I agree with you there. I personally found nursing school to be very very easy...but maybe that's because I can learn things once and have it memorized. I also find nursing practice to not be terribly hard either, but find NP work to be challenging (I'm sure I'd find ICU or ED nursing challenging, but med/surg and rehab where I've worked are so task-focused it's mind-numbing).

Let's focus solely on NP education here, since RN education seems to be detracting: do people think these hard sciences would really not radically change practice?

I am a RN who graduated in Dec 2010 and we had to have Bio, Chem, and Organic Chemistry before entering the nursing program. Of course Bio has a lot to do with nursing, however I cant really say that Chem or Organic Chem really helped with my nursing course work or my life as a nurse. I think that it would be rediculous to add physics and calculus to the nursing curriculum.

I think the ANA is a powerful enough lobby to stop that. Plus, I doubt the American public would want someone with a certificate giving them IV medications.

You must be fairly new to nursing ... :) Name me one thing the ANA has lobbied for that it has ever gotten implemented. They've been pushing the BSN-as-entry-level proposal for nearly 40 years (or has it been 40 years now? Wasn't the original "white paper" published in 1965?), and that's no closer to happening than it was when it was first proposed. The ANA is one of the weakest professional organizations out there (at least partly because of how few American RNs belong), and no one in Federal or state government really cares what the ANA thinks or wants (unfortunately). Nurse practice acts and other legislation/rules/regs controlling nursing education and practice are developed by state legislatures with input from all stakeholders, including physicians, hospital administrators, insurers, and the general public. None of those groups have any interest whatsoever in RNs costing more to educate or employ.

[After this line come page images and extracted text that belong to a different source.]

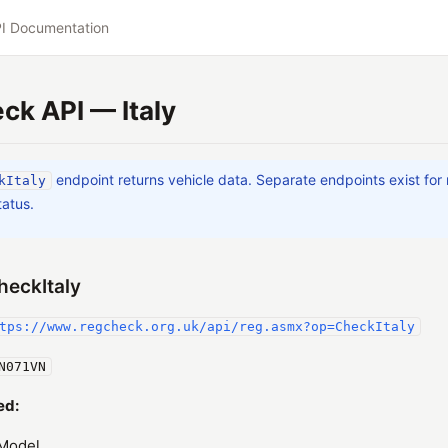
I Documentation
k API — Italy
endpoint returns vehicle data. Separate endpoints exist for
kItaly
tatus.
heckItaly
tps://www.regcheck.org.uk/api/reg.asmx?op=CheckItaly
N071VN
ed:
Model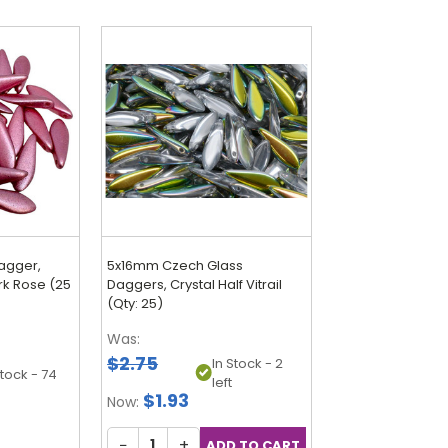
agger,
5x16mm Czech Glass
rk Rose (25
Daggers, Crystal Half Vitrail
(Qty: 25)
Was:
$2.75
In Stock - 2
Stock - 74
left
$1.93
Now:
−
+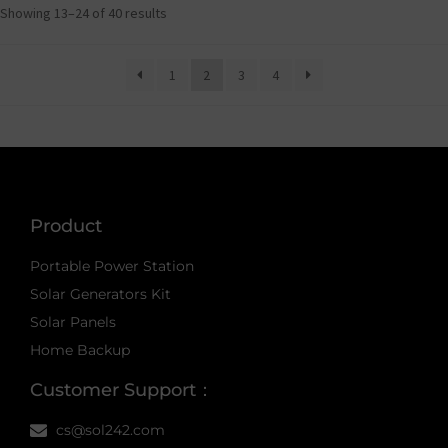
Showing 13–24 of 40 results
1
2
3
4
Product
Portable Power Station
Solar Generators Kit
Solar Panels
Home Backup
Customer Support：
cs@sol242.com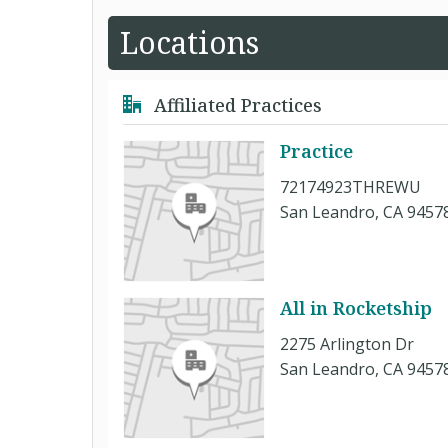
Locations
Affiliated Practices
Practice
72174923THREWU
San Leandro, CA 9457
All in Rocketship
2275 Arlington Dr
San Leandro, CA 9457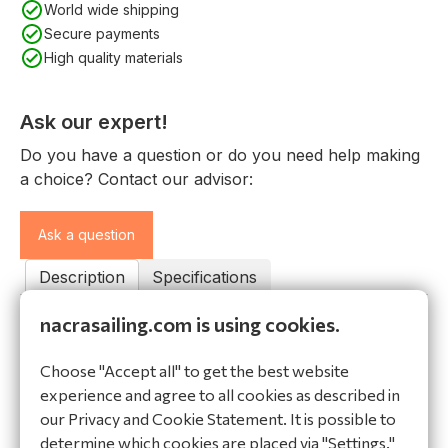
World wide shipping
Secure payments
High quality materials
Ask our expert!
Do you have a question or do you need help making
a choice? Contact our advisor:
Ask a question
Description
Specifications
nacrasailing.com is using cookies.
Description
Line package NACRA 15. You can use this line pack if
Choose "Accept all" to get the best website
you would like to replace your lines all in ones.
experience and agree to all cookies as described in
Contains everything you need; Jib sheet small,
our Privacy and Cookie Statement. It is possible to
Jibsheet big, Rotation line, Main Halyardm Spin
determine which cookies are placed via "Settings."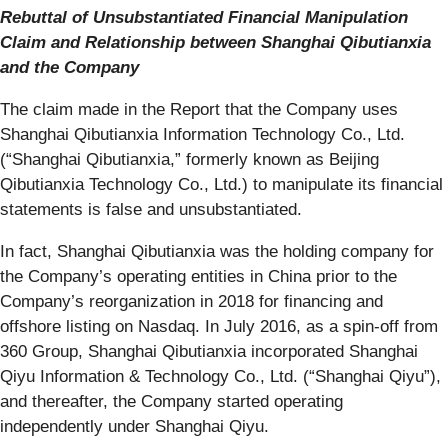
Rebuttal of Unsubstantiated Financial Manipulation
Claim and Relationship between Shanghai Qibutianxia
and the Company
The claim made in the Report that the Company uses
Shanghai Qibutianxia Information Technology Co., Ltd.
(“Shanghai Qibutianxia,” formerly known as Beijing
Qibutianxia Technology Co., Ltd.) to manipulate its financial
statements is false and unsubstantiated.
In fact, Shanghai Qibutianxia was the holding company for
the Company’s operating entities in China prior to the
Company’s reorganization in 2018 for financing and
offshore listing on Nasdaq. In July 2016, as a spin-off from
360 Group, Shanghai Qibutianxia incorporated Shanghai
Qiyu Information & Technology Co., Ltd. (“Shanghai Qiyu”),
and thereafter, the Company started operating
independently under Shanghai Qiyu.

And there have been any number of efforts over just the 25+ years I've been in practice to develop other, non-licensed roles to serve as less expensive providers of what is now considered RN practice. Shoot, that's how LPNs first came to be. My father was an RN in the 1930s, and I remember him talking about driving to the state capital with other RNs to lobby the state legislature against the creation of LPNs because RNs then considered that a direct threat to their practice. LPNs now can do a whole lot more than they used to be able to do just back when I entered nursing, all of which is practice that used to be considered exclusive to RN practice. There was a big hubbub in the 1980s when the AMA proposed creating a new role, the "UAP" (for Unlicensed Assistive Personnel, as I recall, who would be trained and controlled by physicians, not by nurses) to take over part of RN practice. Lots of states now have "medication aides" or some such relatively new role. The stated rationale for these proposals is always to "help" RNs and free up our time for more important duties, but the bottom line is always to have someone who costs less doing the work.

RNs are constantly walking an extremely fine line. If we push too hard for more education or more pay, we risk getting further marginalized than we already are. I'm not at all an apologist for this point of view, and am as big a proponent of comprehensive and high quality education for nurses as anyone, but this is the reality of the interesting predicament we are always in. (I am constantly reminded, in nursing, of the old Chinese curse, "May you live in interesting times" -- the times are always "interesting" in nursing ...)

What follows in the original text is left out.